The digestion and metabolism of high glucose levels in the bloodstream activate the parasympathetic nervous system, which is responsible for the “rest and digest” response. This process requires energy and can lead to feelings of drowsiness.

Processed foods like rice and pasta get absorbed more readily and cause energy peaks and crashes. The sooner they are absorbed, the sooner they are utilized resulting in lethargy.

  • Production of serotonin and melatonin:

Many people feel happy and relaxed after eating pasta or other extruded products rich in carbs. One reason is the secretion of a hormone called serotonin.
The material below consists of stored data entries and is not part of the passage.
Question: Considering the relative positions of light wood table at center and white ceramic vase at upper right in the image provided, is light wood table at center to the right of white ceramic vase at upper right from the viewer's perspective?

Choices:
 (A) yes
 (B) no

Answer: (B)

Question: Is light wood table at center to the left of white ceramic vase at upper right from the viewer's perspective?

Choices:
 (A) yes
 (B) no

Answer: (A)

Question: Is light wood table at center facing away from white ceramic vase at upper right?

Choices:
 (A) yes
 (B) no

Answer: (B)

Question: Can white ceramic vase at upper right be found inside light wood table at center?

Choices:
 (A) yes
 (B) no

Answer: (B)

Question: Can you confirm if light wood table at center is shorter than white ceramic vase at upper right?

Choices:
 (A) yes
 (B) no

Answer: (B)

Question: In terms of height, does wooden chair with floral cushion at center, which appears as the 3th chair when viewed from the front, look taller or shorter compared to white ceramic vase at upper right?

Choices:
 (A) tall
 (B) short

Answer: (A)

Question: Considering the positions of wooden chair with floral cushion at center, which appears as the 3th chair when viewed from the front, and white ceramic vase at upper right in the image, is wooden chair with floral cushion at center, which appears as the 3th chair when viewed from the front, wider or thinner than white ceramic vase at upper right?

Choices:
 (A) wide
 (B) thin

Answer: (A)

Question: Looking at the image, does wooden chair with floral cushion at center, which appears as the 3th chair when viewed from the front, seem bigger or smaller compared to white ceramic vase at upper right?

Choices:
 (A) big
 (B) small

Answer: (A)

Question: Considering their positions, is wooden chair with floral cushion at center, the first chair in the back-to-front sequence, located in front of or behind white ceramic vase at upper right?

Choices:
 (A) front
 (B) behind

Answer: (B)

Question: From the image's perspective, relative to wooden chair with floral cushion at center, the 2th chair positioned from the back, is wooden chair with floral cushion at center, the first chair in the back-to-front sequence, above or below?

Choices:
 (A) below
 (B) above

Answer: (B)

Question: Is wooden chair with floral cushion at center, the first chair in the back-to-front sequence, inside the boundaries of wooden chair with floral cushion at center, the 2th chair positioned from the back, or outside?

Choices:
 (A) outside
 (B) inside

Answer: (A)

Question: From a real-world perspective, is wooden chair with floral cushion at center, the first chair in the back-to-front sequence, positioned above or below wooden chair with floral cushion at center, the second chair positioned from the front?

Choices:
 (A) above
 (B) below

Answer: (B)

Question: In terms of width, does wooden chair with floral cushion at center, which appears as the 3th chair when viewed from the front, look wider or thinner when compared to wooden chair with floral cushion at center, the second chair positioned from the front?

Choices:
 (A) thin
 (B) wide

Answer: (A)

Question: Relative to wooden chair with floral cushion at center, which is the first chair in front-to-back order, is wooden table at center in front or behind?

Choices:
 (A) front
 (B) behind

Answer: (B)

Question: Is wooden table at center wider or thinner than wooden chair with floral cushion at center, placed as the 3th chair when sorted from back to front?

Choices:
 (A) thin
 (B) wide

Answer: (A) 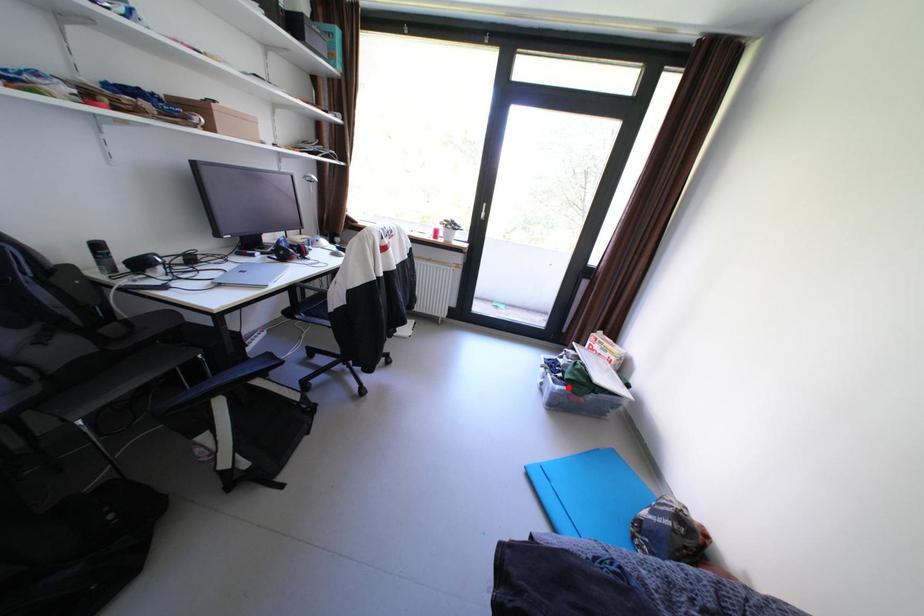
When the carbohydrates in pasta increase insulin secretion in our body, insulin (a hormone produced by the pancreas), enters the bloodstream. It causes the tryptophan amino acid in the blood to move to the brain. 

Once tryptophan reaches the brain, it stimulates the production of serotonin and melatonin. 

The secretion of serotonin and melatonin in the blood system helps relax the body. Melatonin hormone is also associated with improved sleep quality. That’s why we feel satisfied and sleepy after eating a carbohydrate-rich diet.

These are some of the reasons why you feel sleepy after eating pasta. It is normal to feel sleepy after eating a meal, especially at day time. 

It is because our body is metabolizing this meal, which makes us tired. Also, sudden energy spikes also cause us to feel lethargic and sleepy (1–3).

How to avoid sleepiness after eating pasta? 5 Strategies for reducing sleepiness after eating pasta.

To avoid sleepiness after eating pasta, you should improve some habits, as described below: 

  • Don’t miss breakfast. 

Eating a full meal causes a sudden spike in energy if your stomach is empty for many hours. Smaller meals with shorter intervals reduce post-meal drowsiness.

  • Do not overeat. 

It is better to avoid such a significant uptake of carbohydrates at once. After eating a whole meal, our body gets tired of metabolism and we feel sleepy.

  • Take a walk. 

After eating a full meal, this helps the body digest the food. When you consume food, energy is produced. Using this energy in physical movements won’t cause a spike.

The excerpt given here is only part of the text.